At the official inauguration of new headquarters for the Constitutional Protection Office (CPO) in Budapest’s District IX on Thursday, Prime Minister Viktor Orbán announced that “The modern Hungarian state needs a secret service, constitutional protection, national security services, and every associated activity”.
The Prime Minister said that Hungary’s sovereignty, which is primarily guaranteed by constitutional bodies and institutions, must be protected.

He said that the new building has cost almost 30 billion forints (EUR 90 million). He went on to say that it has been a long time since the Hungarian state had the strength and capability, a Government with the determination and an economy with the performance to enable the raising of such a sum for the gathering of constitutional institutions in one place. Now, however, this is possible, Mr. Orbán stressed, and the new building means that the CPO will no longer operate in four different locations.

He noted that it is a normal situation for the state to now have the power to provide conditions for the proper functioning of vital bodies, but the former situation was not normal. The Prime Minister said that “clambering out” of the previous situation has been a major achievement.

The straight lines of the new CPO building exude clarity, consistency and discipline, the Prime Minister said, adding that the design appropriately reflects the characteristics that the Government and the Interior Minister expect from the institution.

He said that although the building is important, the power of constitutional protection does not reside in buildings, but in the people who make a commitment to working for the intelligence services.

Mr. Orbán highlighted that ever since the emergence of organised societies, there have also been constitutional protection and secret services. Countries compete with each other, have divergent and conflicting interests, and strive to enforce them. There are well-trodden, legally regulated areas for the pursuit of interests, but there are also borderlands where rules do not apply or apply differently, he observed.

The Prime Minister said that in these areas, “our opponents are also working, and we must also not allow ourselves [...] to be inactive – and this is what the secret services are for”.

He referred to the new challenges of the present day, such as cyber defence, new information gathering tools, and social media, which he described as unregulated and difficult to analyse.

Mr. Orbán said that the purpose of the work performed by CPO staff is to serve the Hungarian nation.

The Prime Minister said that “What you do, and what sounds so special and mysterious, is in essence no different from the work we perform.”

He stressed that the uniqueness of the CPO is not its mission, but the means it employs.

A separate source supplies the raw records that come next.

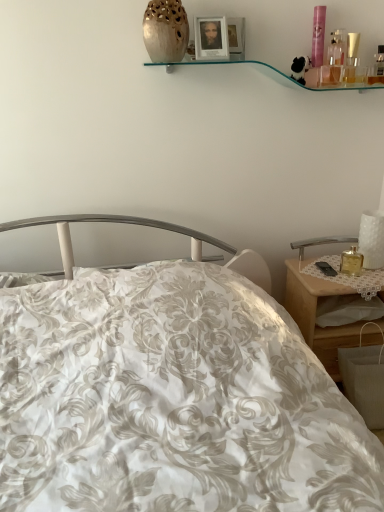 Question: Is matte beige vase at upper center outside of wooden nightstand at right?

Choices:
 (A) no
 (B) yes

Answer: (B)

Question: Does matte beige vase at upper center have a lesser height compared to wooden nightstand at right?

Choices:
 (A) yes
 (B) no

Answer: (A)

Question: From a real-world perspective, is matte beige vase at upper center beneath wooden nightstand at right?

Choices:
 (A) yes
 (B) no

Answer: (B)

Question: Is there a large distance between matte beige vase at upper center and wooden nightstand at right?

Choices:
 (A) yes
 (B) no

Answer: (A)

Question: Does matte beige vase at upper center have a greater height compared to wooden nightstand at right?

Choices:
 (A) no
 (B) yes

Answer: (A)

Question: Based on their sizes in the image, would you say wooden nightstand at right is bigger or smaller than matte beige vase at upper center?

Choices:
 (A) big
 (B) small

Answer: (A)

Question: In the image, is wooden nightstand at right positioned in front of or behind matte beige vase at upper center?

Choices:
 (A) front
 (B) behind

Answer: (B)

Question: Considering the positions of wooden nightstand at right and matte beige vase at upper center in the image, is wooden nightstand at right taller or shorter than matte beige vase at upper center?

Choices:
 (A) tall
 (B) short

Answer: (A)

Question: Looking at their shapes, would you say wooden nightstand at right is wider or thinner than matte beige vase at upper center?

Choices:
 (A) wide
 (B) thin

Answer: (A)

Question: In the image, is matte wooden picture frame at upper center on the left side or the right side of matte beige vase at upper center?

Choices:
 (A) right
 (B) left

Answer: (A)

Question: From a real-world perspective, is matte wooden picture frame at upper center physically located above or below matte beige vase at upper center?

Choices:
 (A) above
 (B) below

Answer: (B)

Question: Considering the positions of point (208, 26) and point (162, 57), is point (208, 26) closer or farther from the camera than point (162, 57)?

Choices:
 (A) farther
 (B) closer

Answer: (A)

Question: Do you think matte wooden picture frame at upper center is within matte beige vase at upper center, or outside of it?

Choices:
 (A) inside
 (B) outside

Answer: (B)

Question: Is matte wooden picture frame at upper center situated inside wooden nightstand at right or outside?

Choices:
 (A) outside
 (B) inside

Answer: (A)

Question: Considering the positions of point (198, 54) and point (327, 349), is point (198, 54) closer or farther from the camera than point (327, 349)?

Choices:
 (A) farther
 (B) closer

Answer: (B) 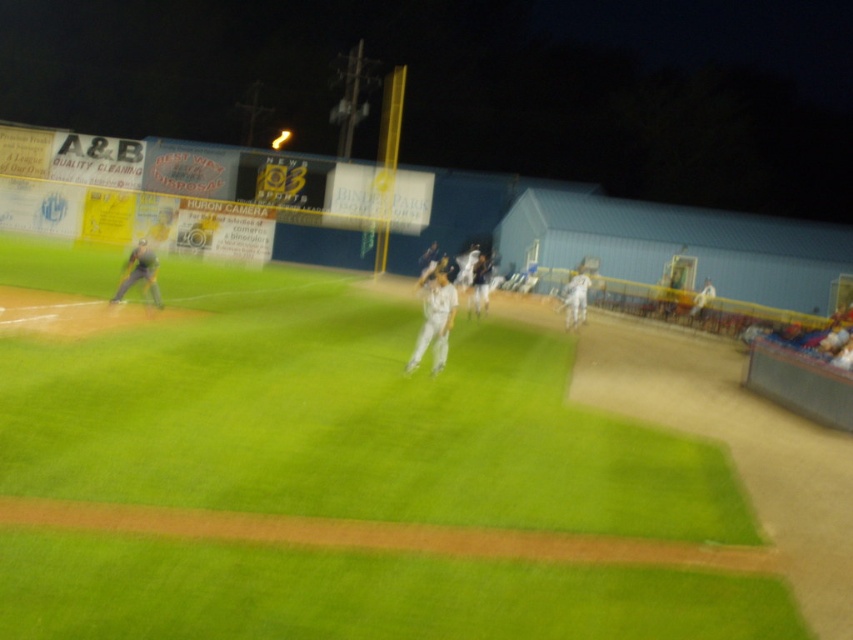 You are a photographer standing at the center of the field. You want to take a photo that includes both the point at coordinates point (434, 301) and point (137, 273). Which point will appear larger in the photo?

Point (434, 301) is closer to the camera than point (137, 273), so it will appear larger in the photo.

You are a photographer positioned at the center of the field. You want to take a photo of the white uniform at center. Where should you point your camera to capture the subject?

You should point your camera towards the coordinates point (434, 321) to capture the white uniform at center. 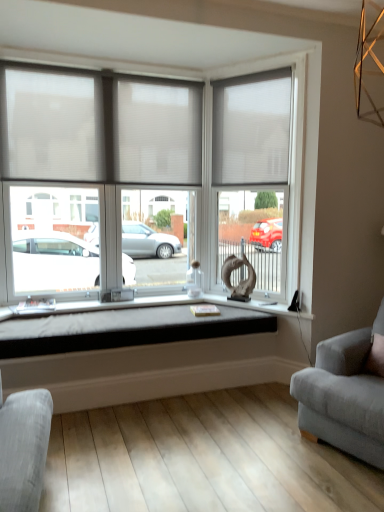 This screenshot has height=512, width=384. In order to click on free space above black fabric cushion at center (from a real-world perspective) in this screenshot , I will do `click(108, 315)`. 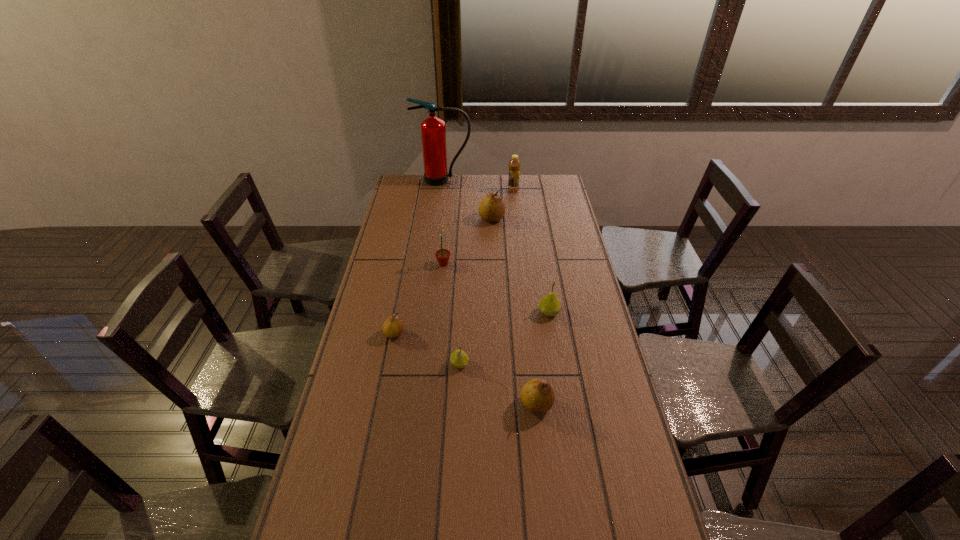 What are the coordinates of `the nearest pear` in the screenshot? It's located at (537, 395).

Find the location of `the second nearest brown pear`. the second nearest brown pear is located at coordinates (393, 327).

This screenshot has width=960, height=540. In order to click on the leftmost brown pear in this screenshot , I will do `click(393, 327)`.

Find the location of a particular element. This screenshot has height=540, width=960. the second pear from left to right is located at coordinates (459, 359).

The width and height of the screenshot is (960, 540). I want to click on the second nearest object, so click(459, 359).

The height and width of the screenshot is (540, 960). Find the location of `vacant space located on the right of the farthest object`. vacant space located on the right of the farthest object is located at coordinates (x=520, y=180).

The height and width of the screenshot is (540, 960). In order to click on blank space located on the left of the bottle in this screenshot , I will do `click(468, 191)`.

You are a GUI agent. You are given a task and a screenshot of the screen. Output one action in this format:
    pyautogui.click(x=<x>, y=<y>)
    Task: Click on the vacant space located 0.090m on the face of the green sunflower
    The height and width of the screenshot is (540, 960).
    Given the screenshot: What is the action you would take?
    pyautogui.click(x=472, y=264)

Identify the location of vacant region located 0.210m on the left of the second brown pear from left to right. (434, 219).

Image resolution: width=960 pixels, height=540 pixels. Find the location of `free region located on the back of the farther green pear`. free region located on the back of the farther green pear is located at coordinates (545, 292). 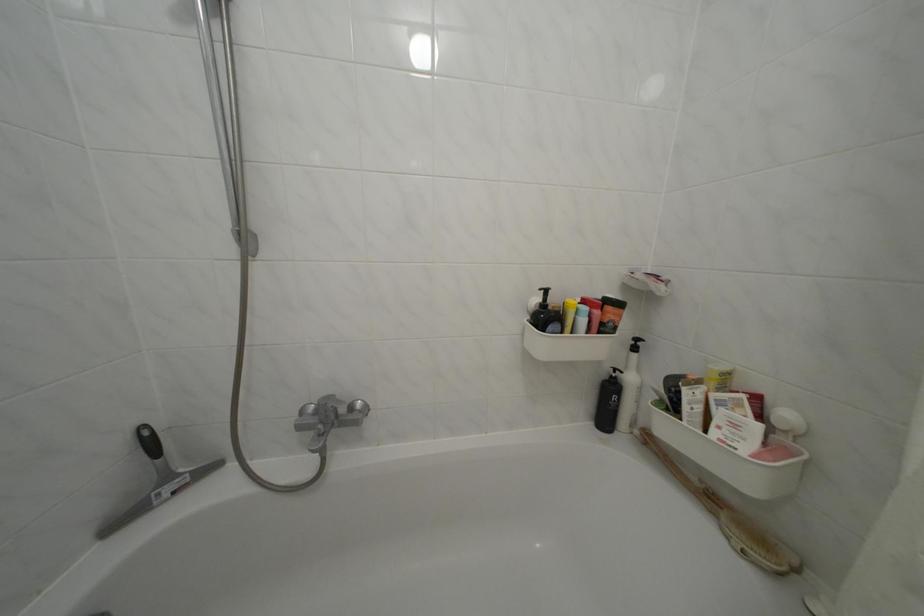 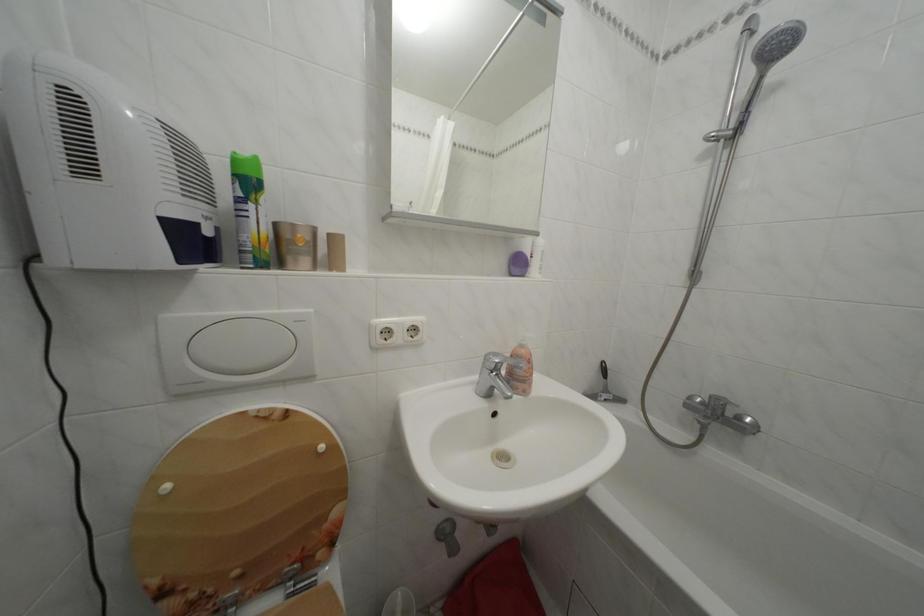 The point at (176, 484) is marked in the first image. Where is the corresponding point in the second image?

(614, 397) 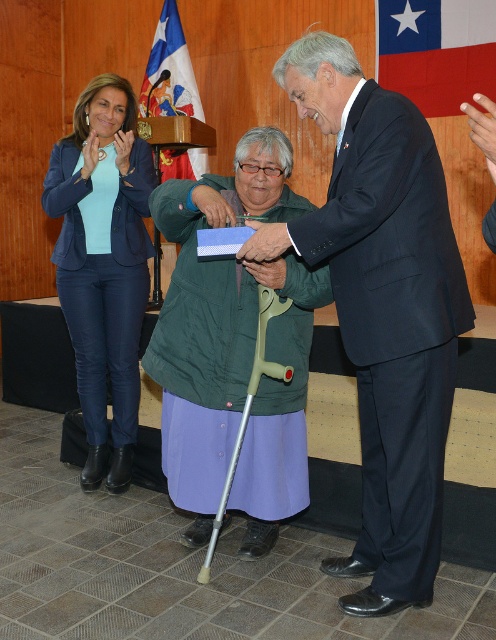 You are organizing a small ceremony and need to place a decorative flag on a table. The table can only hold items smaller than the green fabric crutch at center. Can the red fabric flag at upper right fit on the table?

The green fabric crutch at center is larger in size than the red fabric flag at upper right, so the red fabric flag at upper right can fit on the table since it is smaller than the crutch.

You are standing at point (173, 52) and want to move to point (405, 138). Is the path between these two points clear?

Yes, the path between point (405, 138) and point (173, 52) is clear because point (405, 138) is in front of point (173, 52), indicating no obstruction between them. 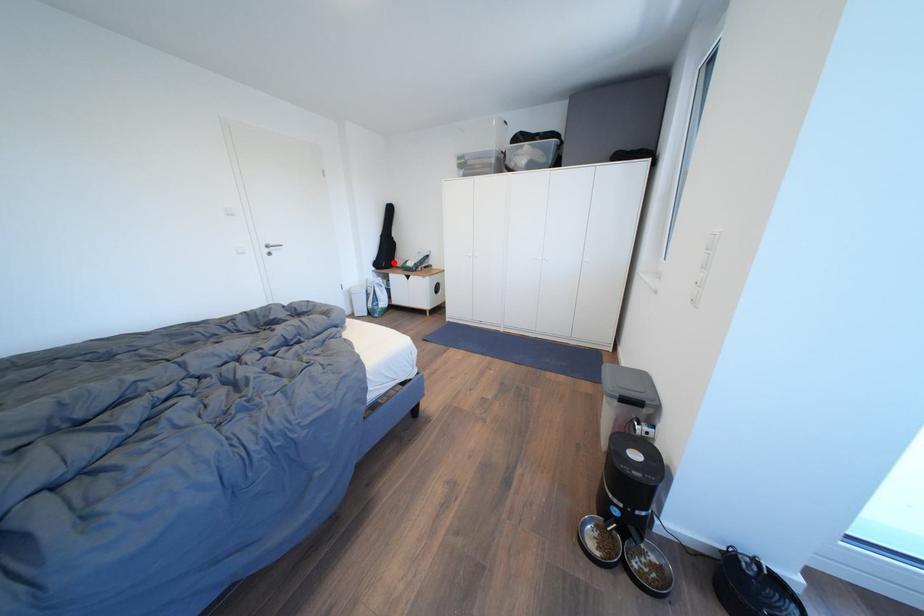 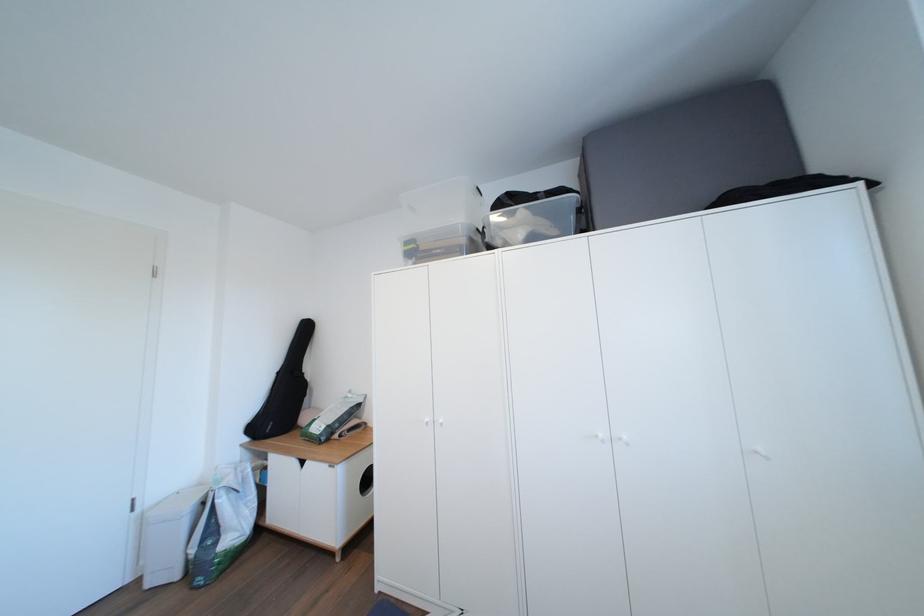 Locate, in the second image, the point that corresponds to the highlighted location in the first image.

(289, 416) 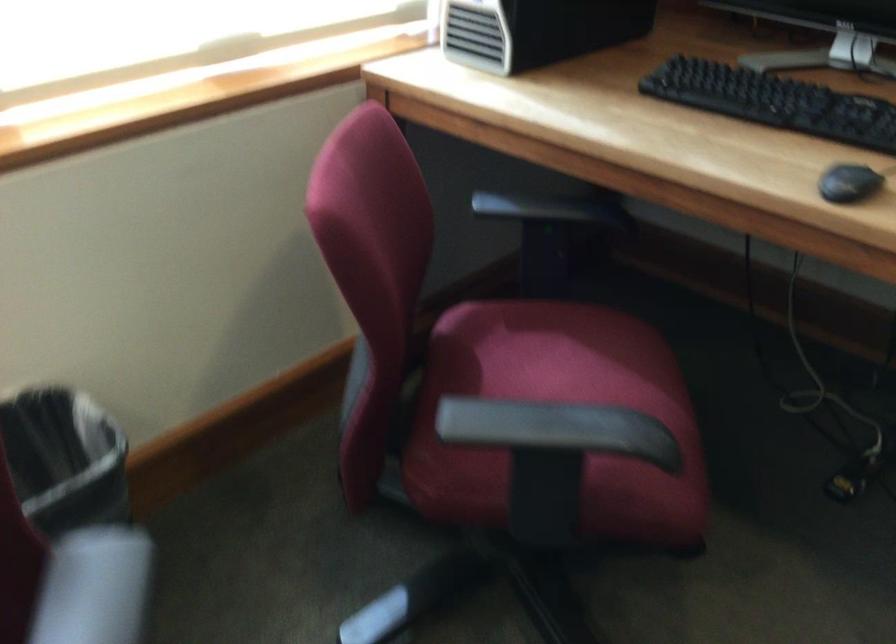 Image resolution: width=896 pixels, height=644 pixels. In order to click on black computer mouse in this screenshot , I will do `click(848, 183)`. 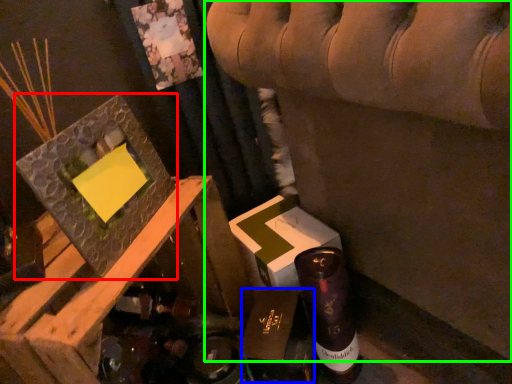 Question: Estimate the real-world distances between objects in this image. Which object is farther from picture frame (highlighted by a red box), cardboard box (highlighted by a blue box) or furniture (highlighted by a green box)?

Choices:
 (A) cardboard box
 (B) furniture

Answer: (B) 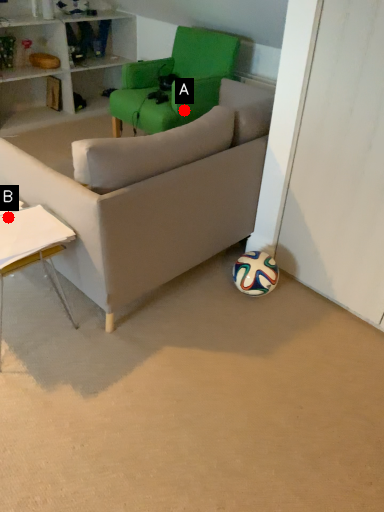 Question: Two points are circled on the image, labeled by A and B beside each circle. Which point is closer to the camera?

Choices:
 (A) A is closer
 (B) B is closer

Answer: (B)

The Prime Minister added that Hungary is growing stronger, and therefore there is increased interest in it. The country’s influence in Central Europe and the European Union is increasing, and this also has consequences for rival states, he declared. He concluded that “We need to know about this interest, we need to regulate it, and, where necessary, we need to counter it”.

Mr. Orbán said that over the past nine years the secret services have performed well – in fact excellently – in every measurable respect, and this is not just his opinion, but also that of the Minister of the Interior.

Director General of the CPO Zoltán Kiss recalled that in May 2016 the Government had decided to provide a single combined base for the CPO, the Counter Terrorism Information and Criminal Analysis Centre, and the Government Data Centre.

The decision was made in order to make law enforcement agencies more effective, he said, noting that the Constitutional Protection Office had previously operated at four locations spread across Budapest, which had weakened the flow of information, and thereby performance.

Mr. Kiss praised the building contractor, observing that the technical handover had taken place in April, after which the building was adapted to fulfil national security tasks.

The Director General stated that the facility meets all the requirements demanded by present-day challenges, as well as by Hungarian and NATO laws and regulations.

Mr. Kiss told reporters that the new building has six storeys, an area of approximately 35,000 square metres, and 1,200 kilometres of cabling in its IT system. It also has a 300-seat conference room and more than fifty protected rooms, including specially protected meeting rooms.

The CPO Director General expressed his gratitude for the institution having been given the opportunity to move into a modern, state-of-the-art building.